▸ WORK ITEM: With pictures left out, set down every record word for word.

Stored items from a collection
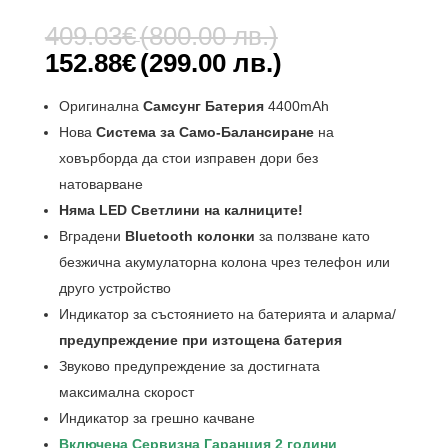
Оценен
1
5.00
от 5,
Original
409.03
€
(800.00 лв.)
базирано
price
на
Текущата
152.88
€
(299.00 лв.)
потребителс
was:
цена
ки оценки
409.03€
е:
Оригинална
Самсунг Батерия
4400mAh
(800.00
152.88€
Нова
Система за Само-Балансиране
на
лв.).
(299.00
ховърборда да стои изправен дори без
лв.).
натоварване
Няма LED Светлини на калниците!
Вградени
Bluetooth колонки
за ползване като
безжична акумулаторна колона чрез телефон или
друго устройство
Индикатор за състоянието на батерията и аларма/
предупреждение при изтощена батерия
Звуково предупреждение за достигната
максимална скорост
Индикатор за грешно качване
Включена Сервизна Гаранция 2 години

▸ SOLUTION TO THE EXERCISE:
Оценен
1
5.00
от 5,
Original
409.03
€
(800.00 лв.)
базирано
price
на
Текущата
152.88
€
(299.00 лв.)
потребителс
was:
цена
ки оценки
409.03€
е:
Оригинална
Самсунг Батерия
4400mAh
(800.00
152.88€
Нова
Система за Само-Балансиране
на
лв.).
(299.00
ховърборда да стои изправен дори без
лв.).
натоварване
Няма LED Светлини на калниците!
Вградени
Bluetooth колонки
за ползване като
безжична акумулаторна колона чрез телефон или
друго устройство
Индикатор за състоянието на батерията и аларма/
предупреждение при изтощена батерия
Звуково предупреждение за достигната
максимална скорост
Индикатор за грешно качване
Включена Сервизна Гаранция 2 години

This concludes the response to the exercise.